WASHINGTON -- U.S. and Italian officials were warned in July that Islamic terrorists might attempt to kill President Bush and other leaders by crashing an airliner into the Genoa summit of industrialized nations, officials said Wednesday.

Italian officials took the reports seriously enough to prompt extraordinary precautions during the July summit of the Group of 8 nations, including closing the airspace over Genoa and stationing antiaircraft guns at the city's airport.

But a U.S. official said that American counter-terrorism experts considered the warning "unsubstantiated."

In either case, the reports suggest that Western governments were aware that terrorists might one day use a hijacked airplane as a suicide weapon--as they did Sept. 11 in attacks on the World Trade Center and the Pentagon.
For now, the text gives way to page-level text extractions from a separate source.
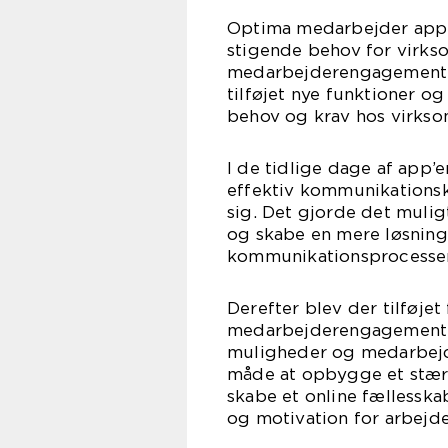
Optima medarbejder app 
stigende behov for virks
medarbejderengagement. 
tilføjet nye funktioner 
behov og krav hos virkso
I de tidlige dage af app’
effektiv kommunikationsk
sig. Det gjorde det mulig
og skabe en mere løsnings
kommunikationsprocesser
Derefter blev der tilføjet
medarbejderengagemente
muligheder og medarbejde
måde at opbygge et stær
skabe et online fællesska
og motivation for arbejde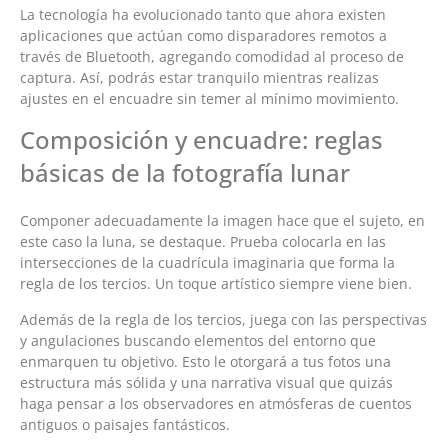
La tecnología ha evolucionado tanto que ahora existen
aplicaciones que actúan como disparadores remotos a
través de Bluetooth, agregando comodidad al proceso de
captura. Así, podrás estar tranquilo mientras realizas
ajustes en el encuadre sin temer al mínimo movimiento.
Composición y encuadre: reglas
básicas de la fotografía lunar
Componer adecuadamente la imagen hace que el sujeto, en
este caso la luna, se destaque. Prueba colocarla en las
intersecciones de la cuadrícula imaginaria que forma la
regla de los tercios. Un toque artístico siempre viene bien.
Además de la regla de los tercios, juega con las perspectivas
y angulaciones buscando elementos del entorno que
enmarquen tu objetivo. Esto le otorgará a tus fotos una
estructura más sólida y una narrativa visual que quizás
haga pensar a los observadores en atmósferas de cuentos
antiguos o paisajes fantásticos.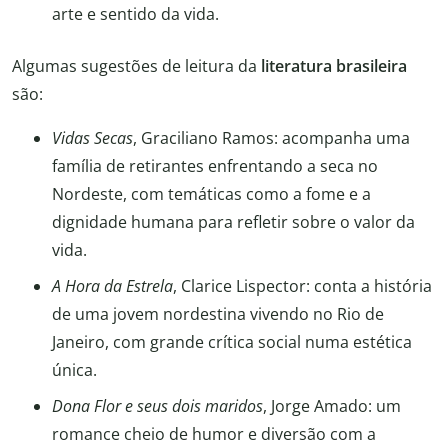
arte e sentido da vida.
Algumas sugestões de leitura da
literatura brasileira
são:
Vidas Secas
, Graciliano Ramos: acompanha uma
família de retirantes enfrentando a seca no
Nordeste, com temáticas como a fome e a
dignidade humana para refletir sobre o valor da
vida.
A Hora da Estrela
, Clarice Lispector: conta a história
de uma jovem nordestina vivendo no Rio de
Janeiro, com grande crítica social numa estética
única.
Dona Flor e seus dois maridos
, Jorge Amado: um
romance cheio de humor e diversão com a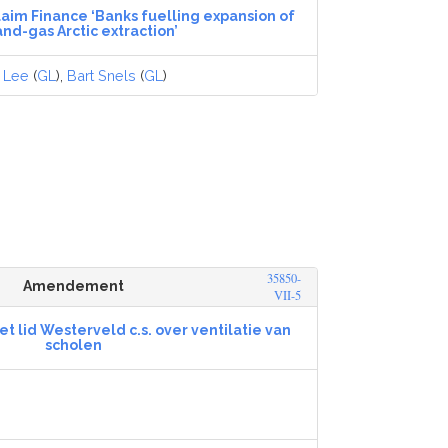
laim Finance ‘Banks fuelling expansion of
and-gas Arctic extraction’
 Lee
(
GL
),
Bart Snels
(
GL
)
35850-
Amendement
VII-5
lid Westerveld c.s. over ventilatie van
scholen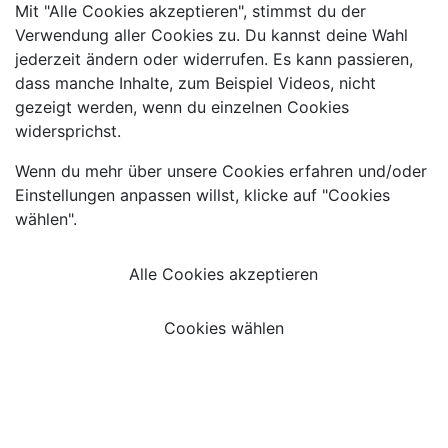
Mit "Alle Cookies akzeptieren", stimmst du der
Verwendung aller Cookies zu. Du kannst deine Wahl
jederzeit ändern oder widerrufen. Es kann passieren,
dass manche Inhalte, zum Beispiel Videos, nicht
gezeigt werden, wenn du einzelnen Cookies
widersprichst.
Wenn du mehr über unsere Cookies erfahren und/oder
Einstellungen anpassen willst, klicke auf "Cookies
wählen".
Alle Cookies akzeptieren
Cookies wählen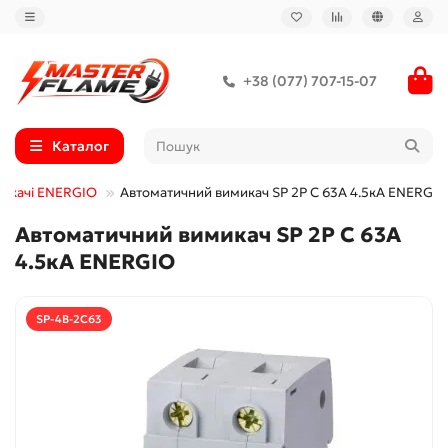
+38 (077) 707-15-07
Каталог
микачі ENERGIO
Автоматичний вимикач SP 2P C 63А 4.5кА ENERGIO
Автоматичний вимикач SP 2P C 63А
4.5кА ENERGIO
SP-4B-2C63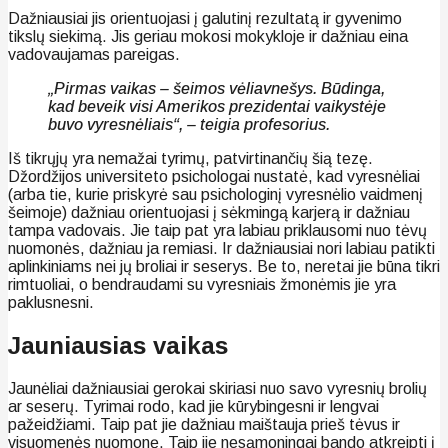
Dažniausiai jis orientuojasi į galutinį rezultatą ir gyvenimo
tikslų siekimą. Jis geriau mokosi mokykloje ir dažniau eina
vadovaujamas pareigas.
„Pirmas vaikas – šeimos vėliavnešys. Būdinga,
kad beveik visi Amerikos prezidentai vaikystėje
buvo vyresnėliais“, – teigia profesorius.
Iš tikrųjų yra nemažai tyrimų, patvirtinančių šią tezę.
Džordžijos universiteto psichologai nustatė, kad vyresnėliai
(arba tie, kurie priskyrė sau psichologinį vyresnėlio vaidmenį
šeimoje) dažniau orientuojasi į sėkmingą karjerą ir dažniau
tampa vadovais. Jie taip pat yra labiau priklausomi nuo tėvų
nuomonės, dažniau ja remiasi. Ir dažniausiai nori labiau patikti
aplinkiniams nei jų broliai ir seserys. Be to, neretai jie būna tikri
rimtuoliai, o bendraudami su vyresniais žmonėmis jie yra
paklusnesni.
Jauniausias vaikas
Jaunėliai dažniausiai gerokai skiriasi nuo savo vyresnių brolių
ar seserų. Tyrimai rodo, kad jie kūrybingesni ir lengvai
pažeidžiami. Taip pat jie dažniau maištauja prieš tėvus ir
visuomenės nuomonę. Taip jie nesąmoningai bando atkreipti į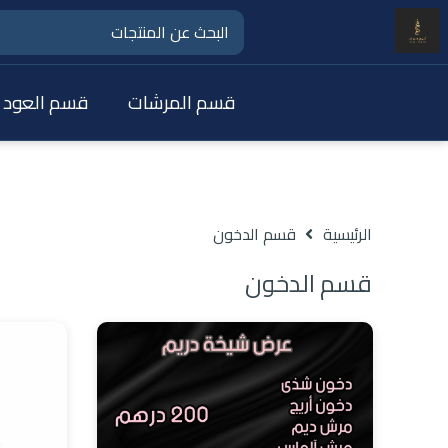
قسم المرشات
قسم العود
الرئيسية
قسم الدخون
قسم الدخون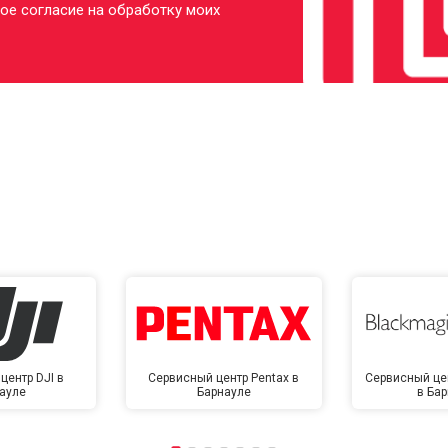
ое согласие на обработку моих
центр DJI в
Сервисный центр Pentax в
Сервисный це
ауле
Барнауле
в Ба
The Genoa warning was disclosed last week by Italian Deputy Prime Minister Gianfranco Fini. In remarks on a television talk show reported by the Italian news agency ANSA, Fini said: "Many people were ironic about the Italian secret services. But in fact they got the information that there was the possibility of an attack against the U.S. president using an airliner. That's why we closed the airspace and installed the missiles. Those who made cracks should now think a little."

An attack on the summit would have endangered not only President Bush, but also British Prime Minister Tony Blair, French President Jacques Chirac, Russian President Vladimir V. Putin and others.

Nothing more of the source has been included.